Somebody recently said to me, 'I am surprised that you are interested in statistics. I did not expect you to like maths.' Actually, I found maths classes to be pure drudgery. What is there to like about being forced to memorise formulas simply to get a good grade? I have nothing against pure maths - only something against teaching maths as a rote memorisation activity. Statistics, like math, can be taught as merely a collection of formulas one must memorise under penalty of a failing grade, or it can be taught as useful formulas one must understand to accomplish things.
A consultant once told me 'don’t bother learning statistics, there are programs that can do it for you.' That sounded to me like 'don’t bother learning how to write, there are programs that can do that for you.' I would not expect an illiterate person to type a letter and I would not want a statistically illiterate person to analyse my data, even if a program does it for them.
A different consultant assisted in the investigation of a failed manufactured product and he was convinced he had identified the root cause because he found a statistically significant difference in sets of measurement data.

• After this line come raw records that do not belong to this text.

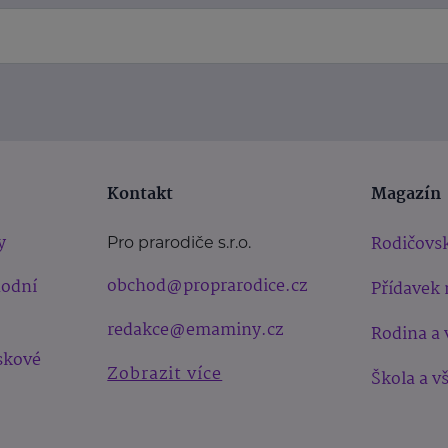
Kontakt
Magazín
y
Rodičovsk
Pro prarodiče s.r.o.
obchod@proprarodice.cz
hodní
Přídavek 
redakce@emaminy.cz
Rodina a 
skové
Zobrazit více
Škola a v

Unfortunately, the data was from factors that had absolutely no relevance to the problem under investigation. It does not matter if the difference is statistically significant, the area measured could have been removed from the components and this would not have made a difference to the issue under consideration.
Statistics must be used for drawing a conclusion to be of any use. George Box reminds us that 'statistics is, or should be, about scientific investigation and how to do it better, but many statisticians believe it is a branch of mathematics.'1 I believe statistics is a tool that engineers should apply to understand data, but many engineers think it has something to do with maths.
An engineer investigating changes in a manufacturing process does not perform a statistical analysis merely to determine if the mean yield of process one is greater than the mean yield of process two with p > 0.05. The objective is to determine if there is a difference in the mean yields so that actions can be taken.
Many, if not most, engineering and business degrees require at least one course on statistics and anybody certified as an ASQ Certified Quality Engineer or Six Sigma Black Belt must have some knowledge of statistics. Knowledge of statistics alone will not accomplish anything, only the proper application of statistics with the intent to understand the data will accomplish anything.
In today’s industry, statistics are easily assessable to engineers and managers due to the rise in easy to use statistical software packages. This does not mean just anybody can open a statistical software program and crunch numbers, an understanding of statistics is still needed. Conclusions reached through statistical test when the test’s assumptions have been violated are worse than no data at all. Changing a manufacturing process due to the results of a Student’s t test when the data did not represent the population or a Z test when the population was not normal could mean a large investment in a machine that lowers quality.
Successful professionals in industry can apply the 'statistics dictum' by using statistical thinking, which is a 'philosophy of learning' consisting of understanding that 'all work occurs in a system of interconnected processes', 'variation exists in all processes' and 'understanding and reducing variation are keys to success.'2
To apply statistical thinking, engineers, technicians and managers must understand the statistical tests they use, as well as the assumptions and limitations of these tests. This requires more than just memorising the formulas behind the tests. It requires an understanding and an appreciation for statistics. With statistical thinking, statistics can be for or against a view and therefore of service to us. Statistics may for example be of the view that the new process, under the given test conditions, is better than the old process with a specific degree of certainty.
This is not to say that there is no room for studying statistics merely to work with statistics. New statistical methods must be developed and new applications for statistics should be identified. However, even new methods and uses must be for or against some view when they are applied in the real world, or they would serve no purpose.
Statistics is not just a field for statisticians. Engineers and managers in industry must be able to understand and correctly apply statistical concepts as well as evaluate and interpret statistical data. Statistics is too important a topic to be left only to the experts.
- 1. George E.P. Box. (1990), 'Commentary on Communications Between Statisticians and Engineers/Physical Scientists,' Technometrics, 32, 251-252.
- 2. Roger W. Hoerl and Ronald D. Snee, 'Redesigning the Introductory Statistics Course', Center for Quality and Productivity. Technical Report No. 130, 1995.
The views expressed in the Opinion section of StatsLife are solely those of the original authors and other contributors. These views and opinions do not necessarily represent those of The Royal Statistical Society.